If, however, that's not your thing; if it seems daunting and impossible to create an entire world, with multiple competing factions, thousands of years of history, kingdoms, guilds, deities, tyrants, freedom fighters, wizards, and dragons! There are still options to build a world that feels vibrant, interactive, and fun.

 

 

The easiest to explain is to simply use rule number 1 whenever someone wanders "off the map". Make it up. Everyone decides to head left instead of right, and you don't have that town/forest/mountain already created, you just take a moment, catch your breath, and make it up.

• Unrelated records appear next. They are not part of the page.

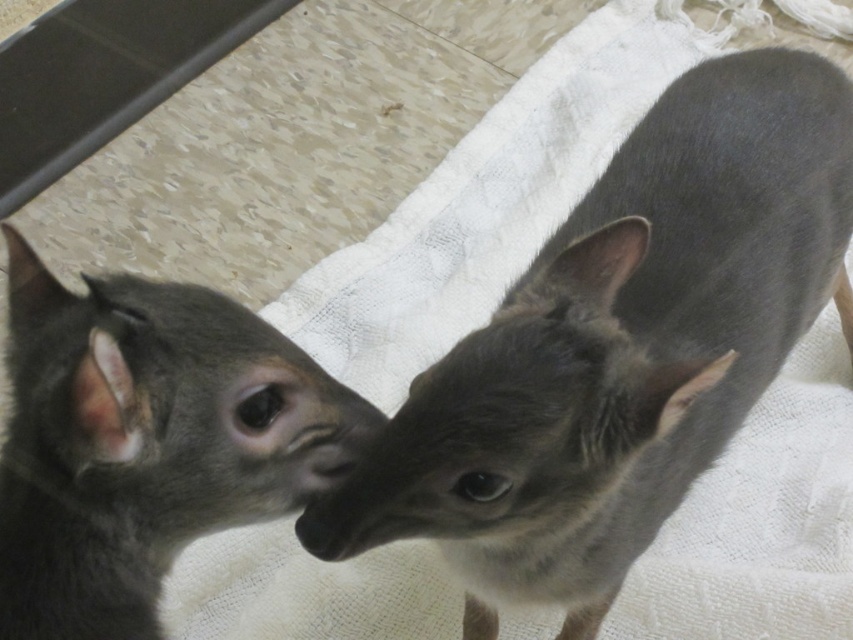 You are a photographer setting up a shoot with two dogs. You have a smooth gray chihuahua at center and a gray matte fur at center. Which dog is positioned to the right of the other?

The smooth gray chihuahua at center is to the right of gray matte fur at center.

In the scene shown: You are a photographer setting up a tripod to capture the smooth gray chihuahua at center. The tripod requires a minimum of 0.3 meters of space in front of the subject to avoid obstruction. Given the chihuahua is at coordinates point 0.544, 0.728, can you determine if there is sufficient space in front of it to set up the tripod without blocking the view?

The smooth gray chihuahua at center is located at point (619, 348). Since the y coordinate is 0.728, which is closer to the bottom of the image, there is enough space above it to set up the tripod without obstruction. Therefore, the required 0.3 meters of space is available.

In the scene shown: You are a pet photographer setting up a photo shoot. You have a smooth gray chihuahua at center and a gray matte fur at center in your scene. Which object takes up more horizontal space in the image?

The smooth gray chihuahua at center might be wider than gray matte fur at center, so it likely takes up more horizontal space in the image. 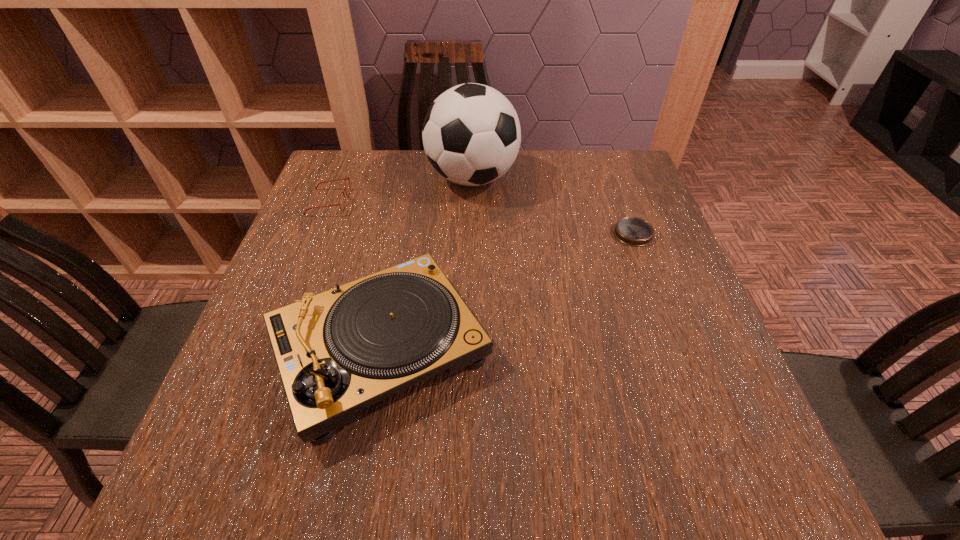 Select which object is the closest to the spectacles. Please provide its 2D coordinates. Your answer should be formatted as a tuple, i.e. [(x, y)], where the tuple contains the x and y coordinates of a point satisfying the conditions above.

[(471, 134)]

Locate which object ranks second in proximity to the nearest object. Please provide its 2D coordinates. Your answer should be formatted as a tuple, i.e. [(x, y)], where the tuple contains the x and y coordinates of a point satisfying the conditions above.

[(471, 134)]

The height and width of the screenshot is (540, 960). Identify the location of vacant space that satisfies the following two spatial constraints: 1. on the back side of the tallest object; 2. on the right side of the nearest object. (413, 178).

What are the coordinates of `blank area in the image that satisfies the following two spatial constraints: 1. on the face of the nearest object; 2. on the left side of the spectacles` in the screenshot? It's located at tap(270, 349).

I want to click on free space that satisfies the following two spatial constraints: 1. on the back side of the record player; 2. on the face of the third tallest object, so click(x=408, y=202).

In order to click on free location that satisfies the following two spatial constraints: 1. on the face of the third tallest object; 2. on the right side of the rightmost object in this screenshot , I will do `click(316, 234)`.

This screenshot has width=960, height=540. Identify the location of free space that satisfies the following two spatial constraints: 1. on the face of the nearest object; 2. on the right side of the spectacles. (270, 349).

Where is `vacant space that satisfies the following two spatial constraints: 1. on the face of the spectacles; 2. on the left side of the compass`? The image size is (960, 540). vacant space that satisfies the following two spatial constraints: 1. on the face of the spectacles; 2. on the left side of the compass is located at coordinates (316, 234).

Identify the location of vacant area in the image that satisfies the following two spatial constraints: 1. on the front side of the soccer ball; 2. on the left side of the shortest object. Image resolution: width=960 pixels, height=540 pixels. point(471,234).

Identify the location of free location that satisfies the following two spatial constraints: 1. on the back side of the rightmost object; 2. on the right side of the third shortest object. (402, 234). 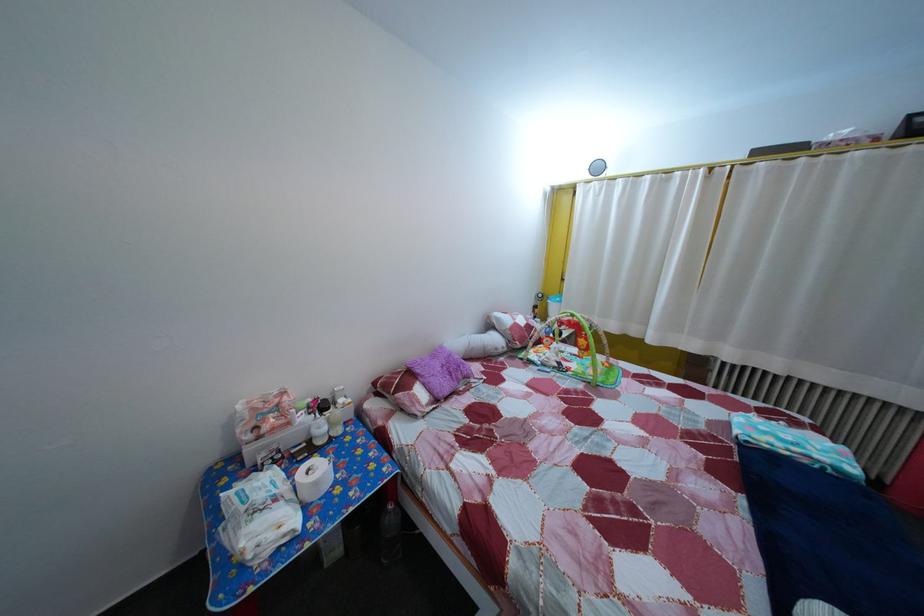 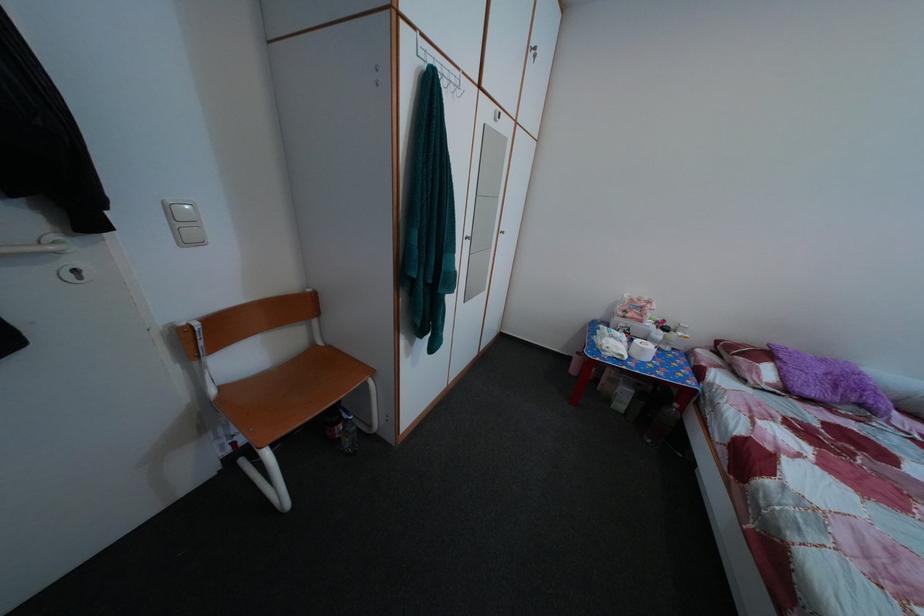 Based on the continuous images, in which direction is the camera rotating?

The rotation direction of the camera is left-down. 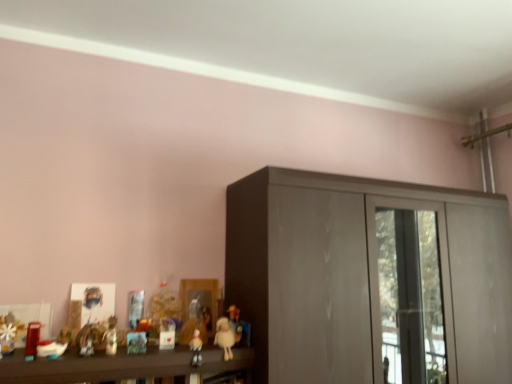 Question: Is fluffy white teddy bear at lower center, marked as the 2th toy in a right-to-left arrangement, bigger than matte yellow plush at center, marked as the first toy in a right-to-left arrangement?

Choices:
 (A) no
 (B) yes

Answer: (B)

Question: From the image's perspective, is fluffy white teddy bear at lower center, marked as the 2th toy in a right-to-left arrangement, below matte yellow plush at center, which appears as the 7th toy when viewed from the left?

Choices:
 (A) yes
 (B) no

Answer: (A)

Question: Could you tell me if fluffy white teddy bear at lower center, which is the 6th toy in left-to-right order, is turned towards matte yellow plush at center, which appears as the 7th toy when viewed from the left?

Choices:
 (A) yes
 (B) no

Answer: (B)

Question: Considering the relative sizes of fluffy white teddy bear at lower center, marked as the 2th toy in a right-to-left arrangement, and matte yellow plush at center, marked as the first toy in a right-to-left arrangement, in the image provided, is fluffy white teddy bear at lower center, marked as the 2th toy in a right-to-left arrangement, wider than matte yellow plush at center, marked as the first toy in a right-to-left arrangement,?

Choices:
 (A) no
 (B) yes

Answer: (B)

Question: From a real-world perspective, is fluffy white teddy bear at lower center, marked as the 2th toy in a right-to-left arrangement, over matte yellow plush at center, marked as the first toy in a right-to-left arrangement?

Choices:
 (A) yes
 (B) no

Answer: (B)

Question: From the image's perspective, is matte plastic toy at lower left, which is the fifth toy from right to left, positioned above or below fluffy white teddy bear at lower center, marked as the 2th toy in a right-to-left arrangement?

Choices:
 (A) above
 (B) below

Answer: (A)

Question: In terms of height, does matte plastic toy at lower left, which is the fifth toy from right to left, look taller or shorter compared to fluffy white teddy bear at lower center, which is the 6th toy in left-to-right order?

Choices:
 (A) short
 (B) tall

Answer: (A)

Question: Based on their positions, is matte plastic toy at lower left, which is the fifth toy from right to left, located to the left or right of fluffy white teddy bear at lower center, marked as the 2th toy in a right-to-left arrangement?

Choices:
 (A) left
 (B) right

Answer: (A)

Question: Is point (112, 347) positioned closer to the camera than point (232, 342)?

Choices:
 (A) closer
 (B) farther

Answer: (A)

Question: From their relative heights in the image, would you say fluffy white teddy bear at lower center, marked as the 2th toy in a right-to-left arrangement, is taller or shorter than matte plastic doll at center, which is the 3th toy from right to left?

Choices:
 (A) short
 (B) tall

Answer: (B)

Question: Is fluffy white teddy bear at lower center, marked as the 2th toy in a right-to-left arrangement, in front of or behind matte plastic doll at center, which is the 3th toy from right to left, in the image?

Choices:
 (A) behind
 (B) front

Answer: (A)

Question: Is point (218, 336) positioned closer to the camera than point (197, 365)?

Choices:
 (A) farther
 (B) closer

Answer: (A)

Question: From the image's perspective, is fluffy white teddy bear at lower center, marked as the 2th toy in a right-to-left arrangement, above or below matte plastic doll at center, which is the 3th toy from right to left?

Choices:
 (A) above
 (B) below

Answer: (A)

Question: From the image's perspective, is matte plastic toy at lower left, the sixth toy from the right, located above or below matte yellow plush at center, marked as the first toy in a right-to-left arrangement?

Choices:
 (A) below
 (B) above

Answer: (B)

Question: Looking at their shapes, would you say matte plastic toy at lower left, the second toy positioned from the left, is wider or thinner than matte yellow plush at center, which appears as the 7th toy when viewed from the left?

This is one of those things that gets a lot easier the more you do it. Your first time making up a city off the top of your head you will forget things. That's ok, let your players ask questions and answer them as they come. No need to know what color the guard's uniform is, unless a player cares.

 

Another tool to shorten your prep time from ALL THE DETAILS, but give you more than empty space to work from when your players zig where you expected a zag; broad strokes.  Have a map, know mostly where important towns, mountains, etc. are at.  If it matters for your big metaplot then you should know who lives there already, why they might be important, but you don't need to know the name of the tavern until the players are headed that direction. This gives you a large framework to build on, and the freedom to add to it as it matters. 

 

 

One of the more fun things to do is outsource some of this to the players. This big town happens to be where one of the characters is from? Ask the player some questions, if they say stuff that doesn't fit at all, don't feel bad saying no. But, you should be able to 'yes and' your way from their thoughts on their hometown to a coherent concept of what the place looks like, who the major players are, and what various plot threads can be tugged at. 

 

 

Also, we’re doing this for our tables, our friends, our fun, so don’t feel bad borrowing from others.  Unless you’re writing with the intent to publish, there’s no plagiarism issues.  You don’t need to create an Assassin’s Guild Leader out of nothing if you have read, played, watched, or been at the table with anyone that played an interesting assassin.  Use alternate universe versions of characters you know, places those characters have been, or even plots those characters have thwarted (or completed).  The PCs of your other games will easily become the NPCs of your current game.

 

 

Even bigger scope, don’t feel bad borrowing entire planets, stories, or major characters from mass media.  Change the names, give them a fresh coat of paint, and set them in your world.  The most obvious of these I ever pulled off was in a Star Wars game I was running.  I needed a good “get the band together” opening adventure.  So, I took a great SciFi story I knew, modified it to work in Star Wars, and unleashed it on my young and unsuspecting players.  A few weeks later I’m talking to an older buddy, he’s laughing, because one of my players sees him at the college regularly.  Kid had described this “mind-blowing” plot that had really gotten him excited.  My buddy listened raptly, being an old school DnD guy, he’s got his own share of those stories. As the kid finishes his story, my buddy just chuckles, “That’s a Star Trek episode, and Spock used mindmeld, instead of the force”.

 

 

I knew that the kids were unlikely to have seen that old TV episode, not impossible, but not probable.  Even if one of them had, it probably hadn’t made a huge impression, and it let me give them a scenario where combat was an option, fight the worms tunneling through the mines, or talk to them, find out why they are upset, and choose to fight the miners...or find a compromise between everyone.  And it worked.  The players enjoyed it enough that one of them was gushing about it to another nerd. Telling the story.

 

 

To quote an old text, “there’s nothing new under the sun”.  So borrow from ancient texts, Gilgamesh, Dante, Sun Tzu; borrow from TV, movies, books; borrow from other players, other DMs, other RPGs.  Don’t hesitate to use actual history to inspire your world building.

 

 

Give yourself enough framework to freeform, write the entire 1000 year history, or be prepared to make it all up as you go.  Borrow stuff, ask your players, and most importantly, this is supposed to be fun.  We’re telling stories, together.